While MTV got rid of the confessionals for a more movie-esque quality, they kept the night cam for those dirty spontaneous bedroom scenes that end up being so voyeuristic they verge on soft porn, if you could ever actually see anything other than green-tinged arms. This time around nothing’s hidden and it’s made clear who’s in whose bed. You know what they say, “sex sells,” and sex is indeed the movie’s focus. One of the cast member’s epiphanies, if it can be called that, occurs when, after much pursuing, Paul finally gets to give Sky oral sex. She said she wouldn’t let him do it after he brought home that nasty girl from the club, but she gives in on the last night–and the beauty of it all would bring tears to your eyes, if they weren’t both stupid skanks. Oh well–pathos and poignancy have never been the whole reality genre’s strong suit.

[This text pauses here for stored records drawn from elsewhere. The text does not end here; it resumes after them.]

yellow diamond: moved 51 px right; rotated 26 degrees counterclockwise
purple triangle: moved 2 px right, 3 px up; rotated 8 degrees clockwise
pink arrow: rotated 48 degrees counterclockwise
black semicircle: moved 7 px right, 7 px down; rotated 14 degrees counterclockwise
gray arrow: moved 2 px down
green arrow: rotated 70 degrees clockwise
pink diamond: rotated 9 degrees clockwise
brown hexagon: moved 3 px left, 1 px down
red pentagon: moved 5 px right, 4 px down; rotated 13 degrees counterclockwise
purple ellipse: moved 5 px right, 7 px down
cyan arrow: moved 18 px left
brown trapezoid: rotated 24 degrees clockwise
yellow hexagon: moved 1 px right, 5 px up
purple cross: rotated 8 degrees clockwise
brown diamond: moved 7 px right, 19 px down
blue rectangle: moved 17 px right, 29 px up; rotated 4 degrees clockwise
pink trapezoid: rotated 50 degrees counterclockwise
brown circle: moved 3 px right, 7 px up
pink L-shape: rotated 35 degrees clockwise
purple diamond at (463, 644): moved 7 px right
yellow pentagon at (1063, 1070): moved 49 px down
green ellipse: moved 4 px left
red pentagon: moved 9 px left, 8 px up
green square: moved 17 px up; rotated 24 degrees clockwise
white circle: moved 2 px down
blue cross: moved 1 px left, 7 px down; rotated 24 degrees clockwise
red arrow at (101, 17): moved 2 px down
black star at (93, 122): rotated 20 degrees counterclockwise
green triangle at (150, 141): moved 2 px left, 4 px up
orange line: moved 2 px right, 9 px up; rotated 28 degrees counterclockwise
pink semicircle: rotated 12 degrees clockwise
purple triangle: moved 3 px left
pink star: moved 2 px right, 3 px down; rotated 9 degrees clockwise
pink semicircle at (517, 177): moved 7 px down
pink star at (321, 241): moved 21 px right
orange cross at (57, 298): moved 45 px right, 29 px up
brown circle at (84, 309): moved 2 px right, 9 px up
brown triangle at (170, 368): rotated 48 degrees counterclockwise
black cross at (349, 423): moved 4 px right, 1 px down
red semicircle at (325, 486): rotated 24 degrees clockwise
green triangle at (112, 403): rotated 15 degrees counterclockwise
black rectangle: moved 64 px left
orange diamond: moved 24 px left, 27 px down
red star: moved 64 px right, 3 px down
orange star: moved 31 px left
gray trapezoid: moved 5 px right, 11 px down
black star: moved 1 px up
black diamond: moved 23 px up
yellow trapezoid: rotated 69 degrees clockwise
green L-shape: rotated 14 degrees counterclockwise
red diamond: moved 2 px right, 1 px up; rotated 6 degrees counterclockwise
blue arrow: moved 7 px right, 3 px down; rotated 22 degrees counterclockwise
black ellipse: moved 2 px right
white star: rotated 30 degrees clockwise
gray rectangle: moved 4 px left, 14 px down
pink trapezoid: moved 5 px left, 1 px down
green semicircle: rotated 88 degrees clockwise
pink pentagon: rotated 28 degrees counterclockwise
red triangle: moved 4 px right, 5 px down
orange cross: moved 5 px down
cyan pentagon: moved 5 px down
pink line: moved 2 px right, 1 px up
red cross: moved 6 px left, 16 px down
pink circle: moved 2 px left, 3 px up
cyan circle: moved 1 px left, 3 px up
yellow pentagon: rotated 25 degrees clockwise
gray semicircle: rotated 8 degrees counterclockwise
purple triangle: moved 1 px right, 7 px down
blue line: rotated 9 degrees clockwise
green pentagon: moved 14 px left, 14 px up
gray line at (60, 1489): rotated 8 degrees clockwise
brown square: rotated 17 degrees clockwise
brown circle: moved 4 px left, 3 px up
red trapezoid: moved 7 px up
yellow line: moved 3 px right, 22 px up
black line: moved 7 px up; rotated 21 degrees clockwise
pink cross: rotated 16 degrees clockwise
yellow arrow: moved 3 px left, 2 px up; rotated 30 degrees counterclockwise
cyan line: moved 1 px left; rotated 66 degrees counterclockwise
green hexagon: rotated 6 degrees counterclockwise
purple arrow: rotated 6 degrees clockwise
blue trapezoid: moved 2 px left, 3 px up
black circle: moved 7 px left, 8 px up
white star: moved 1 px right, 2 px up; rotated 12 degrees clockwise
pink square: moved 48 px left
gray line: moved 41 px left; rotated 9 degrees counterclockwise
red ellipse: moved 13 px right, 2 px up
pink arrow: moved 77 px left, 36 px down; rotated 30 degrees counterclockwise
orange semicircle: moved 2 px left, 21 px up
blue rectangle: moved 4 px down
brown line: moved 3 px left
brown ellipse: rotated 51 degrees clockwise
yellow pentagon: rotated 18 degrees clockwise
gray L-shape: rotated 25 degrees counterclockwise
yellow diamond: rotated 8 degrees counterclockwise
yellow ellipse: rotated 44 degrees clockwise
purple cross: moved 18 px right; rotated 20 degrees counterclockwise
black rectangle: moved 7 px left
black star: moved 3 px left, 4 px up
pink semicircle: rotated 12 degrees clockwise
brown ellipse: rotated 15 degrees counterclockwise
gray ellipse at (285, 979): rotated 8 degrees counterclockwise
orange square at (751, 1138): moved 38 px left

Another recurring theme is the whole end of innocence thing for the few cast members not already burning in hell. Alan, the non-drinker, ends up being the star of the movie as his fading inhibitions are met with loud approval from his fellow friends. In the first days his position provokes reactions like, “You’re not going to drink? Like ever?” and “It’s a manly thing to take a shot.” Alan spends many hours discussing his girl-harnessing failures to impatient females who look around the room waiting for him to shut up, or with Jorell, his equally awkward black counterpart. When Alan shakes David’s hand he exclaims, “You’re a dork, too?” Still, this is not the time or place for Alan’s winding philosophical soliloquies; it’s time for some debauchery, and being the obliging boy he is, Alan takes a shot. The loud approval of the cast members finally brings him a sense of belonging. After that, nothing can stop him–he’s all about every rum-filled belly button in paradise, occasionally adding seductive kisses when retrieving limes from unknown mouths. Several times, he repeats, “I just want to see boobies,” and he wins the Hot Bod contest just because he so obviously shouldn’t. He’s learning fast what makes someone happy and popular, and on the last day, he is the only one who says, “I don’t want to go home.”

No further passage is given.